Brigman shouted yes.
“Watch the mast. If she starts to bend, get the hell out of the way. I’ll pick you off.” Clay wiped the rain from his face. “Ready?” he hollered. He didn’t wait. “Get the jib up!” Clay screamed. He began to work away from the yacht. He knew the slack line was most dangerous as it came taut: the bateau’s momentum, combined with a surging wave, might overtighten the tow and snap the mast. He edged away from the yacht, watching the line whip in the wind and begin to tighten. The whitecaps came over the line, burying it in the foam, and then it was up again, almost tight. He needed enough throttle to stay perpendicular to the sailboat. He felt the line like a fisherman feeling his rod for the subtle pull. He eased up, went into neutral as a wave carried him forward, felt the line tighten, started to fall b
ack but instantly was into gear with a quick rev, felt it tight again, the strain a matter of feel, more strain, the groan of the sailboat, more throttle, steadily more, a crunching sound increasing in intensity to a wail against the wind. She was going to crack, he feared, and then he felt the gradual give and he had her over, he felt this and saw this, she was pulled onto her side, wallowing against the forces about her, and then she was moving, tentatively, like a wounded mammal, and he, keeping the line taut, turned to move with her. He saw them hanging on to the side, Amanda holding on with both arms to a stanchion, half over the deck, two others with their arms around the halyards and braced against the lifelines. The rain streamed down over his eyes, and he wiped them with his sleeve. He felt for the tension, for the speed and spread, and he stayed with them, slow going, inching their way across the bar, his left hand on the tiller, his right on the throttle and gear, faster now, he felt, one wave at a time, and he kept with them, perfect motion, timing, perfect pull on the line, he knew the waves, he had measured the distance, and his confidence grew and he knew he had it, and he felt it and kept them over, a bit farther, another wave or two, until the place he had marked approached, and then he was sure they were over, and he moved toward them and saw the boat right herself, and she was up and she was free.

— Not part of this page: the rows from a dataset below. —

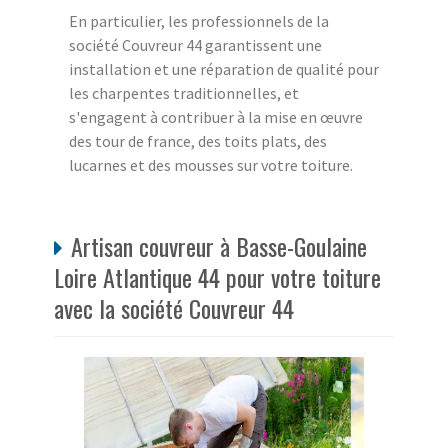
En particulier, les professionnels de la
société Couvreur 44 garantissent une
installation et une réparation de qualité pour
les charpentes traditionnelles, et
s'engagent à contribuer à la mise en œuvre
des tour de france, des toits plats, des
lucarnes et des mousses sur votre toiture.
Artisan couvreur à Basse-Goulaine
Loire Atlantique 44 pour votre toiture
avec la société Couvreur 44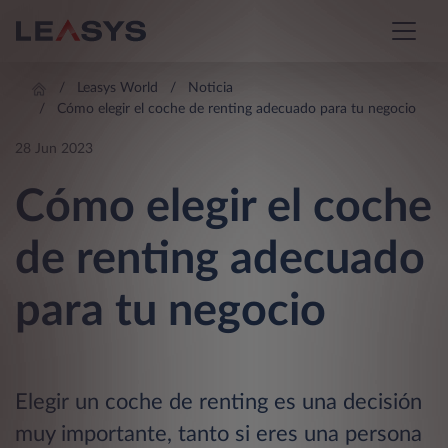
Leasys World
Noticia
Cómo elegir el coche de renting adecuado para tu negocio
28 Jun 2023
Cómo elegir el coche
de renting adecuado
para tu negocio
Elegir un coche de renting es una decisión
muy importante, tanto si eres una persona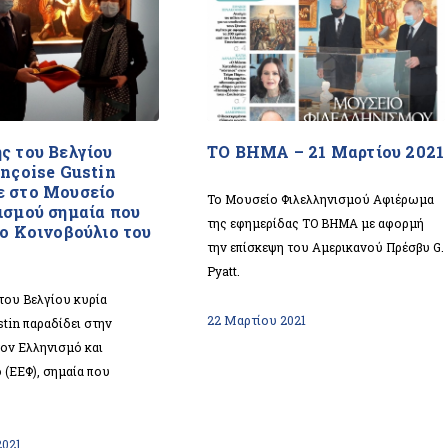
ς του Βελγίου
ΤΟ ΒΗΜΑ – 21 Μαρτίου 2021
ançoise Gustin
 στο Μουσείο
Το Μουσείο Φιλελληνισμού Αφιέρωμα
ισμού σημαία που
της εφημερίδας ΤΟ ΒΗΜΑ με αφορμή
το Κοινοβούλιο του
την επίσκεψη του Αμερικανού Πρέσβυ G.
Pyatt.
ου Βελγίου κυρία
22 Μαρτίου 2021
stin παραδίδει στην
 τον Ελληνισμό και
 (ΕΕΦ), σημαία που
2021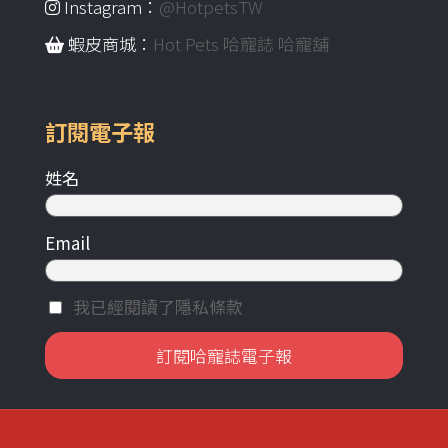
Instagram：
@HotpetsTW
蝦皮商城：
Hot Pets 哈寵誌 哈寵舖
訂閱電子報
姓名
Email
我已經閱讀了隱私條款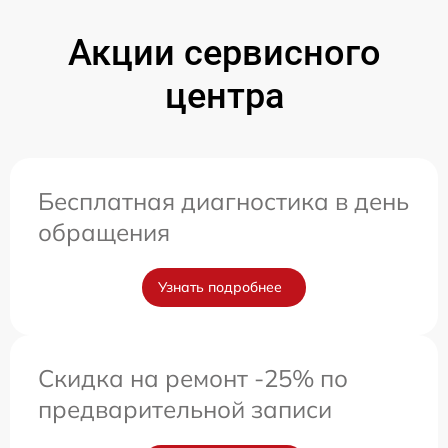
Акции сервисного
центра
Бесплатная диагностика в день
обращения
Узнать подробнее
Скидка на ремонт -25% по
предварительной записи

Clay steered in close, the line falling slack behind him into the water, and then, setting his tiller, he pulled in the tow line until he could free the halyard. As he did this, the two boats moved side by side out to the open, thrashing river. Clay finished and looked up at the ragged group standing stunned in the cockpit, ashen faced and ripped by the storm.
“You stay in the channel,” he shouted at Brigman. “There’s plenty of time for you to get to Pecks.” Brigman nodded. “If he can’t pull you, there’s a black-painted buoy up the cove just past Pecks, off the starboard side of the channel. You with me?” Brigman nodded again. Clay continued shouting: “It’s a mooring chained to an old engine block my father sunk years ago, and it won’t budge. Tie two strong bowlines to the chain on the buoy, and give her room to swing.”